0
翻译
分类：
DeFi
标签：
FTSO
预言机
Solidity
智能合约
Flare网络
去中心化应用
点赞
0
********************
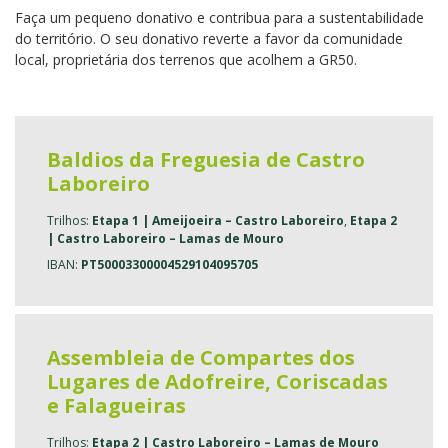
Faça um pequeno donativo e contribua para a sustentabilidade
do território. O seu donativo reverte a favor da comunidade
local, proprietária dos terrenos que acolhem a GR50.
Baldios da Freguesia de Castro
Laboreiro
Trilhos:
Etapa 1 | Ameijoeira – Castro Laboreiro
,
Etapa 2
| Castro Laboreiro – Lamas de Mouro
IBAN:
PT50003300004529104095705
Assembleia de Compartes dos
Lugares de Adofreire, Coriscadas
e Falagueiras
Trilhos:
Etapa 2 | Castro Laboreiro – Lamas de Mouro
********************
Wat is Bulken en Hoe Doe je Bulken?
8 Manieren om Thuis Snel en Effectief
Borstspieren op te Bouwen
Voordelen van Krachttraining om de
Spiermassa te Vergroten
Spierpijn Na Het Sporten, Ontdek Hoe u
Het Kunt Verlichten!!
********************
[DIRECTIONS]
Note down each line above where the word "donativo" occurs.

[RESPONSE BELOW]
Faça um pequeno donativo e contribua para a sustentabilidade
do território. O seu donativo reverte a favor da comunidade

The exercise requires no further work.